Rebecca McLaughlin’s book 10 Questions Every Teen Should Ask (and Answer) about Christianity is a book that I believe lives up to its title. As the title states, she presents ten key issues that are often brought against Christianity, and she lays out answers to each issue that are biblically and logically sound in regard to why we can put our faith in God, the Bible, and the teachings of Christianity. This is a book in the study of apologetics (defending what we believe), and I think it is a valuable resource to teens who have grown up in the church and want to know how to defend their faith better, as well as to teens who may be wrestling through these questions themselves.
While the topic of apologetics can be scary and intimidating, McLaughlin does a great job presenting and answering the questions in a way that is attainable really to anyone age ten and older.

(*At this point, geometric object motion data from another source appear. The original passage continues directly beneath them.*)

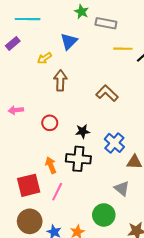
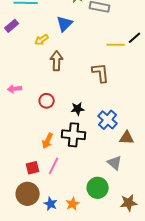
yellow line: (123, 49) -> (116, 45), moved
brown L-shape: (107, 93) -> (101, 73), turned 40
orange arrow: (51, 165) -> (48, 141), turned -133
red square: (29, 185) -> (33, 168), moved, size x0.6

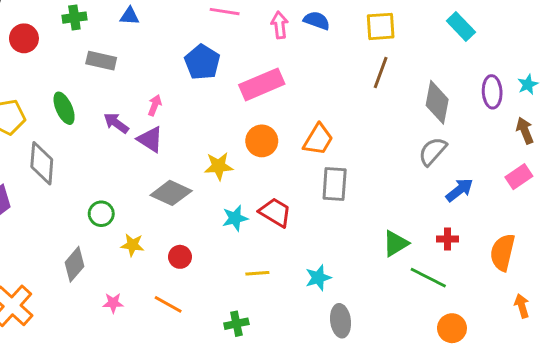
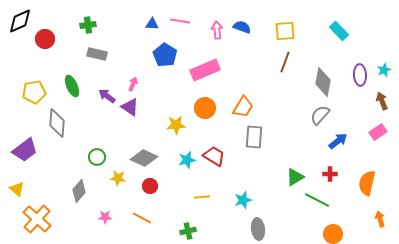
blue triangle: (129, 16) -> (152, 24), moved
green cross: (74, 18) -> (88, 25), moved
gray diamond: (171, 193) -> (144, 158), moved

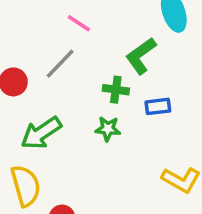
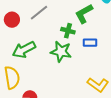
green star: (108, 129) -> (61, 52), size x1.5

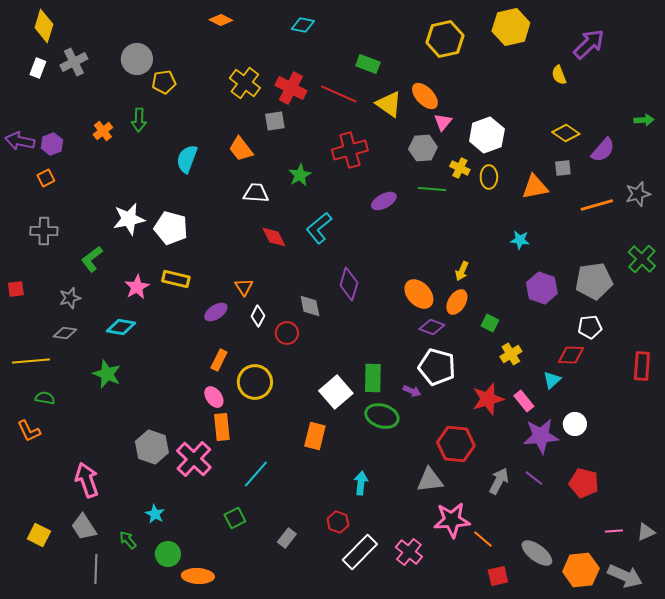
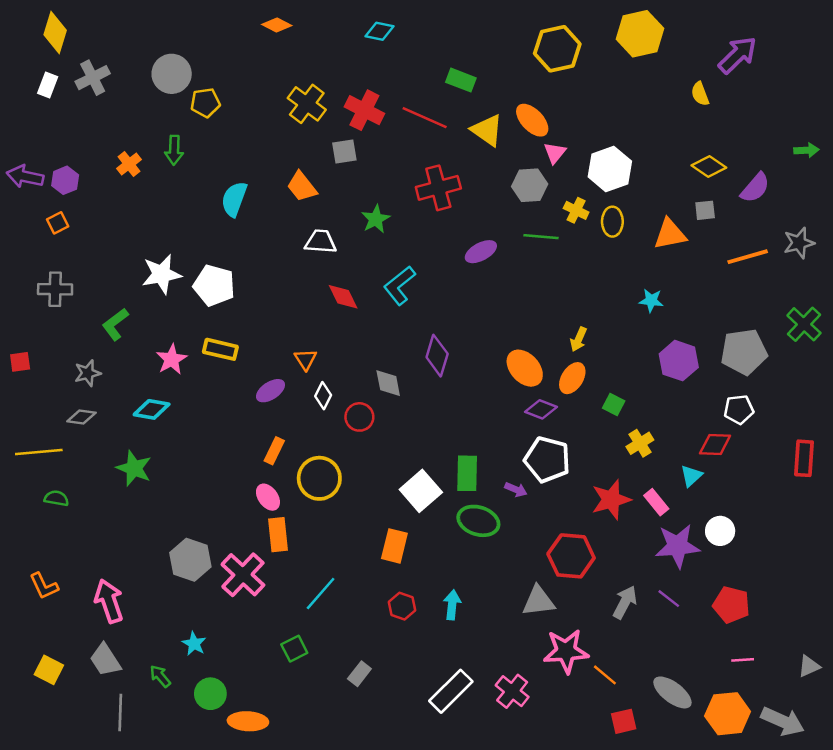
orange L-shape: (29, 431) -> (44, 586), moved
red hexagon: (338, 522) -> (402, 606), moved
pink line: (614, 531) -> (743, 660), moved

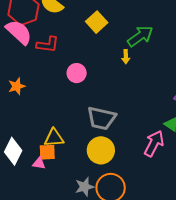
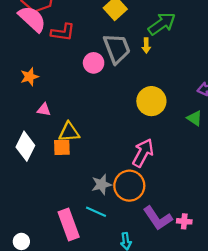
gray trapezoid: (102, 118) -> (117, 48), moved, turned -124
pink arrow: (154, 143) -> (143, 153), moved
yellow circle: (101, 150) -> (151, 101), moved
pink triangle: (39, 163) -> (44, 110), moved

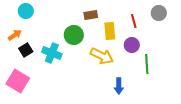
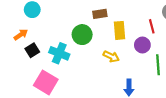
red line: (134, 21) -> (152, 26), moved
yellow arrow: (102, 56) -> (111, 56), size x0.7
pink square: (18, 81) -> (46, 82), moved

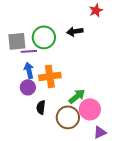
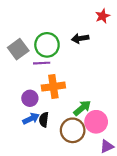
gray square: (17, 41) -> (18, 49), turned -30
purple line: (29, 51) -> (42, 63), moved
blue arrow: (29, 70) -> (31, 119), moved, turned 77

She does a great job pulling relevant analogies from pop culture that most teens are familiar with, making these concepts clear and easy to understand. She also ends each chapter with a helpful summary page that presents the key points of the issues and her answers to them.
Some of the issues she engages with in this book include things like: How can we trust the Bible? If God is good, why is there evil? and, Why should we trust Christianity’s view on relationships rather than the world’s? (Note to parents: She does tackle some questions regarding relationships, and LGBTQ issues, including struggles of her own past. She herself states that she writes about these in a way that she would be comfortable with her ten-year-old daughter reading [p. 17], and I too think she answers them in a way that is both biblical and helpful, without going into too much details.)
These are all questions that if you (parent or teen) have not been asked by someone (or wrestled with yourself), you likely will be at some point. Her answers to these questions are sound and biblically based. I think she also does a very good job keeping in mind that these are questions that real people have, so her discussions about them are filled with compassion and fueled by the desire to show love to all people while calling them to trust in the perfectly good truth of who God is and how he created us to live. This is a relatively short book (about 180 pages), and I think it is well worth the time to read, whether you are a teen or a parent!